> **Problem description**
Please return every line of the records that contains the word "vous".

> **Exercise input**
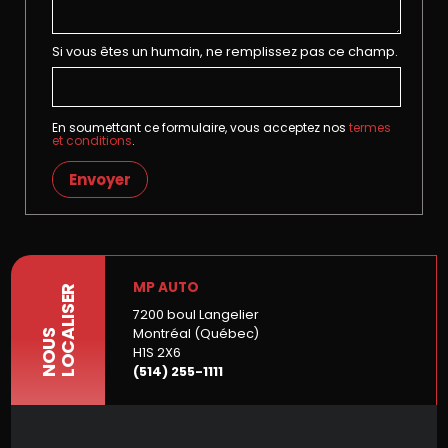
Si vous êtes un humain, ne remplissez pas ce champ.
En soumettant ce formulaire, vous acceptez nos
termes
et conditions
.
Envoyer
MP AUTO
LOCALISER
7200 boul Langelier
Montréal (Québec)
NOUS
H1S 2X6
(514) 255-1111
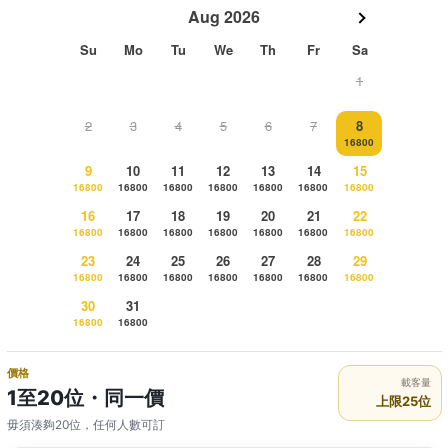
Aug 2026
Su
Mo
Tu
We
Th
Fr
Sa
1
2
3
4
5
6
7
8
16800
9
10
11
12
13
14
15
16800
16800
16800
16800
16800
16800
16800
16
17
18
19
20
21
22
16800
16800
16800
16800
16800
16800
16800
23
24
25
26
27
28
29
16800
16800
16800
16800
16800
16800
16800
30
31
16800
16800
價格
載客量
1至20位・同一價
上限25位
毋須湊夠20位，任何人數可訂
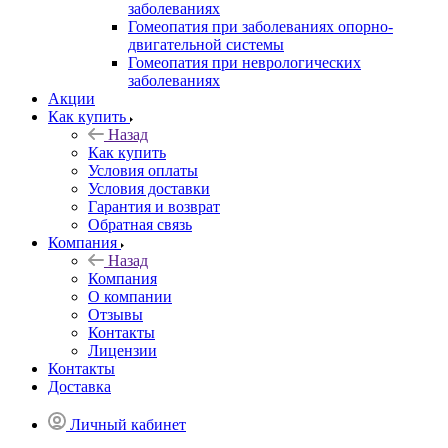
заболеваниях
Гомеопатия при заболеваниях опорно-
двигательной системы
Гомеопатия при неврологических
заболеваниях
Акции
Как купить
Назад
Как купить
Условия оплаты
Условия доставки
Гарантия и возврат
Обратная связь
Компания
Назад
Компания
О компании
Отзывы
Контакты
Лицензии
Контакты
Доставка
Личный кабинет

---

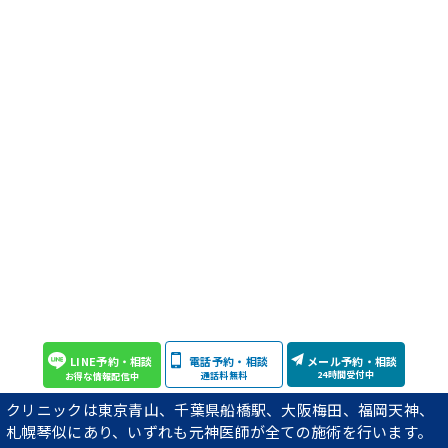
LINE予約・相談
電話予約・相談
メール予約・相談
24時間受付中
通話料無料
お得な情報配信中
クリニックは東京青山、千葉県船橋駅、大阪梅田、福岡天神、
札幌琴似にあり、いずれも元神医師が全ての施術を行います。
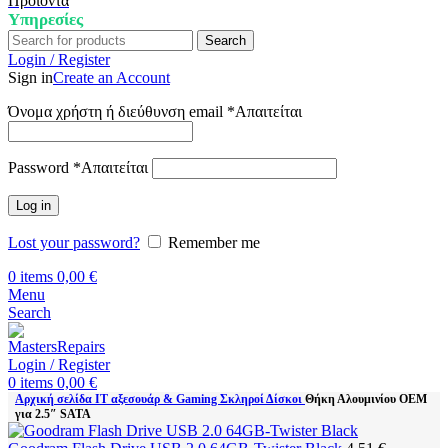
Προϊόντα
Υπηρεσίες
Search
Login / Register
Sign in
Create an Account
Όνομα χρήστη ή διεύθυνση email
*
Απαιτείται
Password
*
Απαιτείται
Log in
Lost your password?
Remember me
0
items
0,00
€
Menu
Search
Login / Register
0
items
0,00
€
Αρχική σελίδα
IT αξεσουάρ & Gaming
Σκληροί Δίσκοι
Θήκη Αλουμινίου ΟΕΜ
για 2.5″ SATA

> **Answer to the problem**
Si vous êtes un humain, ne remplissez pas ce champ.
En soumettant ce formulaire, vous acceptez nos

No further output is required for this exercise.